Alors que le dernier candidat LR à la présidentielle avait déjà pu être visé par une enquête en pleine campagne électorale, ce qui, au dela des faits, a pu provoquer une forme de "durcissement" des positions des sympathisants de droite l'électorat, ne peut-on pas voir ici un risque politique concernant l'électorat LR ? Derrière les faits, quels sont les risques que pourrait faire peser une forme d'acharnement judiciaire ou médiatique ? 

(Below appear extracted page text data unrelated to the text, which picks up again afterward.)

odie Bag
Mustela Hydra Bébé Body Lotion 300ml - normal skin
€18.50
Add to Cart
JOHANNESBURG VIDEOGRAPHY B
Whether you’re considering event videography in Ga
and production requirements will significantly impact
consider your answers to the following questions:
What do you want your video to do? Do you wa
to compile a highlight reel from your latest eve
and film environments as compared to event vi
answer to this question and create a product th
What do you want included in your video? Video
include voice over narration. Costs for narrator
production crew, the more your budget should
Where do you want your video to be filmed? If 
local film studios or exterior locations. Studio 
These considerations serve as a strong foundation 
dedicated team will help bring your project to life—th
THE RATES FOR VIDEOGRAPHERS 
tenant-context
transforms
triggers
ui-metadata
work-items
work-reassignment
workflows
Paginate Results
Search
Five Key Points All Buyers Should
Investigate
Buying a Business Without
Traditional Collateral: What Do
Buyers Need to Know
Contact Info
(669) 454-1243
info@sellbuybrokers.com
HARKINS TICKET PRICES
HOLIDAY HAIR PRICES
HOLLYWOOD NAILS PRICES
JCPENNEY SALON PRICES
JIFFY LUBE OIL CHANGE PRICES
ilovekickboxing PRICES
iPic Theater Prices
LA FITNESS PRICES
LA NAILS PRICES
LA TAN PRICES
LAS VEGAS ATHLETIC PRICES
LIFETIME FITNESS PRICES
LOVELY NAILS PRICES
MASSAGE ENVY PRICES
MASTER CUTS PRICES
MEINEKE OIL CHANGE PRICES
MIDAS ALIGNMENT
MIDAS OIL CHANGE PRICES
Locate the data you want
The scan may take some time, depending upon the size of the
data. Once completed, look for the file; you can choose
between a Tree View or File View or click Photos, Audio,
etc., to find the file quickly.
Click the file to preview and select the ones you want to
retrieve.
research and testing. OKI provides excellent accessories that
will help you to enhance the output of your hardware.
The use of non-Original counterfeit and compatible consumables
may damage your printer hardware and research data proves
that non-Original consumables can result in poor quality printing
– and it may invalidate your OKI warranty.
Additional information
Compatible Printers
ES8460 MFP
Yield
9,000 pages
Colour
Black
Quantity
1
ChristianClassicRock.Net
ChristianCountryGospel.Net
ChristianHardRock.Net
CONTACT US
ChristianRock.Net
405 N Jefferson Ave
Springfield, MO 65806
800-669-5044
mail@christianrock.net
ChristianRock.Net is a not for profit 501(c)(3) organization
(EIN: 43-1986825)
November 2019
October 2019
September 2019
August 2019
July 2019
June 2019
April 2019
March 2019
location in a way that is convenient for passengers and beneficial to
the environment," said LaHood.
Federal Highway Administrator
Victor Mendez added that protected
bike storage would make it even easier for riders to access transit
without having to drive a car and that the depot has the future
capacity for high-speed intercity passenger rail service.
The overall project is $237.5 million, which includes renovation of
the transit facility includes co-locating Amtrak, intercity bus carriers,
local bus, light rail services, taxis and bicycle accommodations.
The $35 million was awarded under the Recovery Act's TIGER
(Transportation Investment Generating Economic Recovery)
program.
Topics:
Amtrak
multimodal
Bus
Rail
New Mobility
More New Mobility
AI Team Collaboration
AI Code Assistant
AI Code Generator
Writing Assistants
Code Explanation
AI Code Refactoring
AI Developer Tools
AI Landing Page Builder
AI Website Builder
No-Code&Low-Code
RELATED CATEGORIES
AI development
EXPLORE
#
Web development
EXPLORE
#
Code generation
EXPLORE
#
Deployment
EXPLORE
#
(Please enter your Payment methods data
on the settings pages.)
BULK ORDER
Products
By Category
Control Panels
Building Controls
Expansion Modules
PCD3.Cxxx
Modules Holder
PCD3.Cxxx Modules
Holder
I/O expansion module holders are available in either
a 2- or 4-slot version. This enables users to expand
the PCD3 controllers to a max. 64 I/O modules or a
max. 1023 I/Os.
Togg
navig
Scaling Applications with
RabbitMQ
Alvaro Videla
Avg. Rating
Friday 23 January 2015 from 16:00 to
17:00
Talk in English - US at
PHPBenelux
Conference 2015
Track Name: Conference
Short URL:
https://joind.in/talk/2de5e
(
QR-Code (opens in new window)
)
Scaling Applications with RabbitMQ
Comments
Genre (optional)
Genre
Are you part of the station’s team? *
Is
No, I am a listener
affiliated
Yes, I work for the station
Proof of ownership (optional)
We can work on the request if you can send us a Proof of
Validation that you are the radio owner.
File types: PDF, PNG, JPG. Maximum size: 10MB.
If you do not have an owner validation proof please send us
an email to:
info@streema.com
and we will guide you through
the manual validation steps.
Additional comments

Oui, cela fait beaucoup. Fillon privé de toute chance sérieuse d’être président par des accusations dont on attend toujours, aujourd’hui, les suites judiciaires. A présent Sarkozy. L’électorat de droite a, à tort ou à raison, le sentiment de s’être fait voler la victoire à la présidentiielle. Et comment, ne pas être choqué, ce soir, de voir le traitement réservé à un ancien président qui, au-delà des entraves européennes auto-infligées dont je parlais, a déployé une énergie phénoménale aussi bien pour réaliser des réformes que pour combattre, avec ses confrères étrangers la crise? Sarkozy est admirable par tout ce qu’il a fait alors même que le cadre européen décourage l’initiative des nations. Mais remarquez bien comme la droite, cadres politiques et électeurs, a lâché Fillon en 2017, au lieu de se souder autour de lui pour conquérir la présidence. Aujourd’hui les électeurs de droite devraient avoir le réflexe de dire que l’affaiblissement de Sarkozy est mauvais pour l’avenir. Et les ténors de la droite devraient faire bloc. « Right or wrong, my party ». Mais nous ne sommes pas dans un pays de stabilité des grands partis, comme en Grande-Bretagne ou aux Etats-Unis. Nous sommes dans le pays des partis éphémères, qui disparaissent avec celui qui les a coalisés.